Bytesize 24: Where do I start writing my own DSL2 pipeline?!
Edit

Harshil Patel - Seqera Labs, Spain

Event start:: October 19, 2021 at 11:00
Event end:: October 19, 2021 at 11:30

Locations:

- Online

Join us for our weekly series of short talks: nf-core/bytesize.

Just 15 minutes + questions, we focus on topics about using and developing nf-core pipelines. These are recorded and made available at https://nf-co.re , helping to build an archive of training material. Got an idea for a talk? Let us know on the #bytesize Slack channel!

This week, Harshil Patel (@drpatelh) will present an introduction to developing pipelines in Nextflow DSL2 using nf-core community standards.

Slides:

Video transcription

Note

The content has been edited to make it reader-friendly

(host) […] talk which is in preparation for the big DSL2 hackathon next week and today we have Harshil Patel from Seqera Labs presenting about writing your own nf-core DSL2 pipeline. During the talk if you have any questions for Harshil please put them in the chat and I’ll read them out. As a reminder this video and all the previous bytesize talks are on the YouTube channel so you can consult them there later as well and all the links are on our homepage, so please take it away Harshil.

Hello everyone, good afternoon and thank you for watching and joining this talk. I will be giving the 24th nf-core bytesize talk. It’s just amazing how we have got this far with this many talks now. I remember when we were still setting this stuff up, but hopefully they’re useful to you guys. This particular one will be about trying to deal with the exploding head that is “I’ve got a DSL1 pipeline or I’m comfortable with DSL1, how do I now switch to writing a DSL2 Nextflow pipeline?”.
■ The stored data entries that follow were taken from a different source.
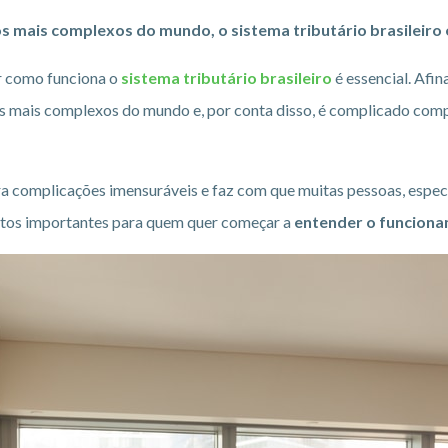
s mais complexos do mundo, o sistema tributário brasileiro
er como funciona o
sistema tributário brasileiro
é essencial. Afin
os mais complexos do mundo e, por conta disso, é complicado compr
a complicações imensuráveis e faz com que muitas pessoas, espec
ectos importantes para quem quer começar a
entender o funcion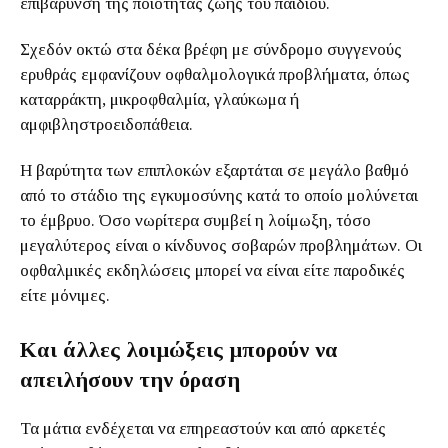
επιβάρυνση της ποιότητας ζωής του παιδιού.
Σχεδόν οκτώ στα δέκα βρέφη με σύνδρομο συγγενούς
ερυθράς εμφανίζουν οφθαλμολογικά προβλήματα, όπως
καταρράκτη, μικροφθαλμία, γλαύκωμα ή
αμφιβληστροειδοπάθεια.
Η βαρύτητα των επιπλοκών εξαρτάται σε μεγάλο βαθμό
από το στάδιο της εγκυμοσύνης κατά το οποίο μολύνεται
το έμβρυο. Όσο νωρίτερα συμβεί η λοίμωξη, τόσο
μεγαλύτερος είναι ο κίνδυνος σοβαρών προβλημάτων. Οι
οφθαλμικές εκδηλώσεις μπορεί να είναι είτε παροδικές
είτε μόνιμες.
Και άλλες λοιμώξεις μπορούν να
απειλήσουν την όραση
Τα μάτια ενδέχεται να επηρεαστούν και από αρκετές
Nextflow, as some of you know has this new syntax called DSL2 which is a more modular syntax. It allows you to reuse components and essentially make things a bit more flexible in terms of pipeline development as well. There’s loads of resources so as I mentioned we have bytesize talks, that are revolved around DSL2 pipeline development. How we are tackling DSL2 on nf-core, but there are some generic concepts there, that may be useful to you as well. If you like, in the bytesize tests there are also some guidelines and other stuff that you may be able to take away to use for your own DSL2 pipeline development in non-nf-core pipelines too. Last week, Rike, Maxime and I recorded a couple of more up-to-date talks about the pipeline structure that we have for DSL2 in the template that we maintain on nf-core tools. I just briefly went through that again in preparation for the hackathon, so people get an idea as to what these files are doing and why they’re there. Another talk which was typically a 45-minute talk. By my standards, that is where I typically get with these talks. That one was more about the process of picking a module and using the various tooling that we’ve created, to then contribute that back to nf-core modules. There are some generic concepts there that may be useful to you to take away.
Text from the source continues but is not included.